Find out what healthy foods I can’t live without in my kitchen!
There’s a pretty big chance that the majority of you are going to be terrified of this recipe once you view the ingredient list. But I just want to get it all out in the open and talk about why you are going to love this pie if you’re a coconut lover like I am. More like obsessed really.
During the holidays, I feel like so many of us are picking and choosing what foods we get to indulge on in order to stay health-conscious. Cream pies generally aren’t on the list of those desserts that we pick in order to keep our waist-lines in check. On top of that, what about all the vegans that want to enjoy cream pies and can’t anymore? Well, let me tell you. I have the most delicious solution to both issues on hand. And the awesome thing is that it only takes 5 minutes to put together, so if you’re planning your menu at the last minute, this one is totally do-able. An impressive pie that took you only a few hands-on minutes.
About 7 or 8 Thanksgiving’s ago, I made this pie for the first time for dessert at my ex-future-in-laws (totally weird right?). Mr. Ex-Future-Father-in-Law is a huge coconut fan like me, so I was excited to give this one a whirl. He’s also nowhere near a health-nut, so I was equally scared out of my mind. I didn’t want it to taste healthy by any means. I was aiming to impress. I didn’t give away my secret ingredients. I didn’t mention anything about it being healthy. I just let everyone dig in.
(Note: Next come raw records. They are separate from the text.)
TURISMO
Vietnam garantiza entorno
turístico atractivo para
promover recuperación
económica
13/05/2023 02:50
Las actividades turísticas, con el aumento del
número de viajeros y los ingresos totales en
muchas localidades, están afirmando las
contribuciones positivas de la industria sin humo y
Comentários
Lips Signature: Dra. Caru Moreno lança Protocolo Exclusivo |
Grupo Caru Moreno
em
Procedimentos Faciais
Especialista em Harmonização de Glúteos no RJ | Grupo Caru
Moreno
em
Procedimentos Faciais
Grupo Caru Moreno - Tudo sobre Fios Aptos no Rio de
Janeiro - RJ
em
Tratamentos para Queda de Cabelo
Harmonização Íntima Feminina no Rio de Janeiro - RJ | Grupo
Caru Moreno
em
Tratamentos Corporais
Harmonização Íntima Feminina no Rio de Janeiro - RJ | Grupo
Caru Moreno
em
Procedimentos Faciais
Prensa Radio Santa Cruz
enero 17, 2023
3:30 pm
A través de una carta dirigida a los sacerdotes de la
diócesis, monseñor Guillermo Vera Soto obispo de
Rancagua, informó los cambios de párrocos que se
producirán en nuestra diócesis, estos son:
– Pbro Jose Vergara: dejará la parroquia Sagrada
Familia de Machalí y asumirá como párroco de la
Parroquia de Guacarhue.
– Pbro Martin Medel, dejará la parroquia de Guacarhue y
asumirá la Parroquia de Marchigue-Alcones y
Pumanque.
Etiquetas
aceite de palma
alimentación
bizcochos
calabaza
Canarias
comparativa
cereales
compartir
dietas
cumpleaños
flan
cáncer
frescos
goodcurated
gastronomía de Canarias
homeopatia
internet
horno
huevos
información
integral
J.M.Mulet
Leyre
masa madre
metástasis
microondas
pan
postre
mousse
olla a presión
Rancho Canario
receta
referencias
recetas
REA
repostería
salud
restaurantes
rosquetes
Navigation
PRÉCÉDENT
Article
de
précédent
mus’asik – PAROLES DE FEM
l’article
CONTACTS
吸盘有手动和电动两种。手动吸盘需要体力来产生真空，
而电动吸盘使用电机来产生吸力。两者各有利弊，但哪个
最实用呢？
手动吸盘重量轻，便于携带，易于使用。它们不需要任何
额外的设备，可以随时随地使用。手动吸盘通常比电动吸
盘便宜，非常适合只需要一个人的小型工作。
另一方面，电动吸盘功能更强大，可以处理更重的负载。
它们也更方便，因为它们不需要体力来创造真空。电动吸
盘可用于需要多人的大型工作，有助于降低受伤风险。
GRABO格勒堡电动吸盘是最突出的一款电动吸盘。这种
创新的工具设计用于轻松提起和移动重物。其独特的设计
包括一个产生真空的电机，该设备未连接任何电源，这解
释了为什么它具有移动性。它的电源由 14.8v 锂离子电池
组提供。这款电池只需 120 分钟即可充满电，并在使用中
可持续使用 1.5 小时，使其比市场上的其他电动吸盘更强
And I still remember him standing there just loving his piece of pie. Saying how good it was. And there I was just snickering inside. I didn’t want to ruin the experience, so I let it go. Until later when we were all sitting around watching tv.
“The pie. It was tofu.”
“What was tofu?”
“All of it.”
“REALLY? Seriously?! But it was so good! Aw man!”
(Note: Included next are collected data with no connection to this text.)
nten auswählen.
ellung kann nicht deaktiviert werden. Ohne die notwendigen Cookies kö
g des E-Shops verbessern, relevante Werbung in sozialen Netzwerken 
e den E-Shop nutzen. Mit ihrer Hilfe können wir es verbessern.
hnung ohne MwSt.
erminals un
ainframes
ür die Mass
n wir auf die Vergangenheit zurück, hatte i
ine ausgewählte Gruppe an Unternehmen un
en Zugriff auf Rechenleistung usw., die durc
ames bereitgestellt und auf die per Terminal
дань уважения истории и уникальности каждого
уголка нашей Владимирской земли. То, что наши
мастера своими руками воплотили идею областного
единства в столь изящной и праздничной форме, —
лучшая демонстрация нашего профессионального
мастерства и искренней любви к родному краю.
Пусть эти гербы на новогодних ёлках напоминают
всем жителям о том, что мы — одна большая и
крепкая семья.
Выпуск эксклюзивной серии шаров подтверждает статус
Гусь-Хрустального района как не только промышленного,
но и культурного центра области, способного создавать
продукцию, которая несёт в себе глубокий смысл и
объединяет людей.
Totally shocked and taken aback. He loved the pie and had no clue it was mostly tofu that he was eating. Knowing there was tofu in it didn’t change the fact that this pie was delicious – although I think he was bummed to find out that he could enjoy something so much that was tofu-based. Seriously one of my favorite moments as a healthy baker.
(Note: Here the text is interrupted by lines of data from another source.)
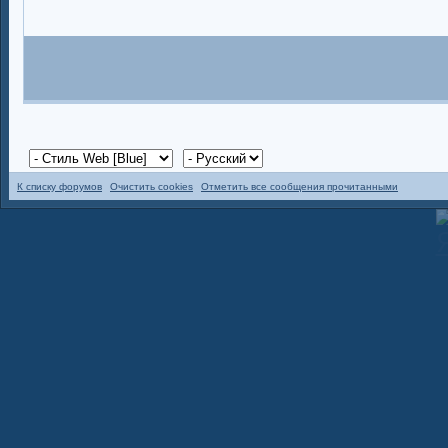
К списку форумов
Очистить cookies
Отметить все сообщения прочитанными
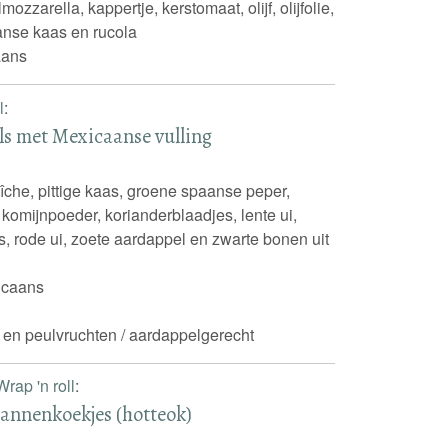
ozzarella, kappertje, kerstomaat, olijf, olijfolie,
nse kaas en rucola
iaans
l
:
s met Mexicaanse vulling
aîche, pittige kaas, groene spaanse peper,
 komijnpoeder, korianderblaadjes, lente ui,
, rode ui, zoete aardappel en zwarte bonen uit
icaans
 en peulvruchten / aardappelgerecht
Wrap 'n roll
:
annenkoekjes (hotteok)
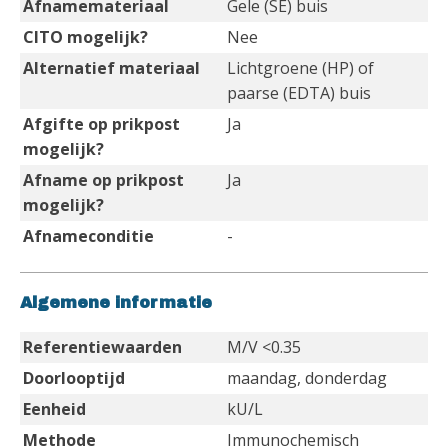
Afnamemateriaal
Gele (SE) buis
CITO mogelijk?
Nee
Alternatief materiaal
Lichtgroene (HP) of
paarse (EDTA) buis
Afgifte op prikpost
Ja
mogelijk?
Afname op prikpost
Ja
mogelijk?
Afnameconditie
-
Algemene informatie
Referentiewaarden
M/V <0.35
Doorlooptijd
maandag, donderdag
Eenheid
kU/L
Methode
Immunochemisch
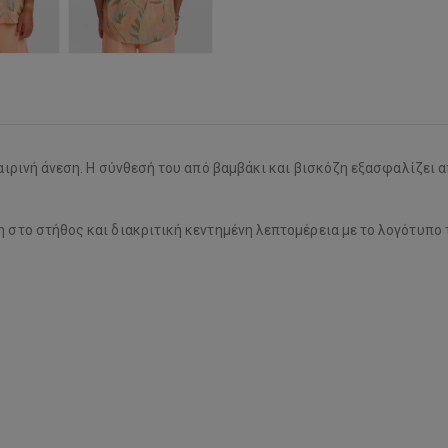
ιρινή άνεση. Η σύνθεσή του από βαμβάκι και βισκόζη εξασφαλίζει 
 στο στήθος και διακριτική κεντημένη λεπτομέρεια με το λογότυπο τη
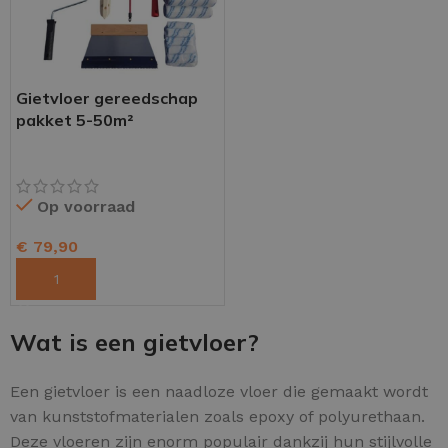
Gietvloer gereedschap
pakket 5-50m²
Op voorraad
€
79,90
TOEVOEGEN AAN WINKELWAGEN
Wat is een gietvloer?
Een gietvloer is een naadloze vloer die gemaakt wordt
van kunststofmaterialen zoals epoxy of polyurethaan.
Deze vloeren zijn enorm populair dankzij hun stijlvolle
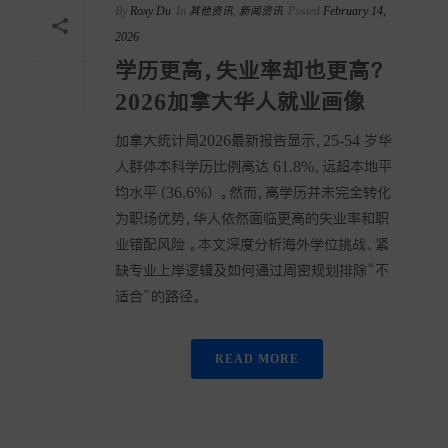
By
Roxy Du
In
其他资讯
,
新闻资讯
Posted
February 14,
2026
学历更高，失业率却也更高？
2026加拿大华人就业画像
加拿大统计局2026最新报告显示，25-54 岁华
人群体本科学历比例高达 61.8%，远超本地平
均水平（36.6%） 。然而，高学历并未完全转化
为职场优势，华人依然面临更高的失业率和职
业错配风险 。本文深度分析海外学位挑战、紧
缺专业上岸逻辑及如何通过周密规划排除“不
适合”的路径。
READ MORE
If you’re looking for a non-dairy, healthy, and delicious pie this holiday season, this Vegan Coconut Cream Pie is the one for you and your loved ones.
- 2 12- ounce packages of soft silken tofu
- 1/2 cup coconut oil, , melted
- 2 teaspoons vanilla extract
- 1/2 teaspoon salt
- 1/2 cup agave
- 2 1/4 cup coconut, , shredded
For Pie Crust:
- 1 1/2 cups graham cracker crumbs, (about 10 whole graham cracker rectangles)
- 2-3 Tablespoons coconut oil, , melted
- 3 Tablespoons water
- Preheat oven to 350 degrees F.
- To make pie crust: In a medium bowl, mix together all the ingredients. Press the mixture evenly onto the bottom of a pie plate using your fingers or the back of a spoon.
- In a blender or food processor, blend together tofu, oil, vanilla, salt, and agave. Fold in 2 cups of the coconut. Pour into the pie crust and bake for 20 minutes.
- Sprinkle remaining 1/4 cup of coconut on top and bake for another 10 minutes until filling looks set and not very jiggly.
- Remove from oven and let cool to room temperature. Place in refrigerator for a couple hours for the center to become solid. Serve chilled.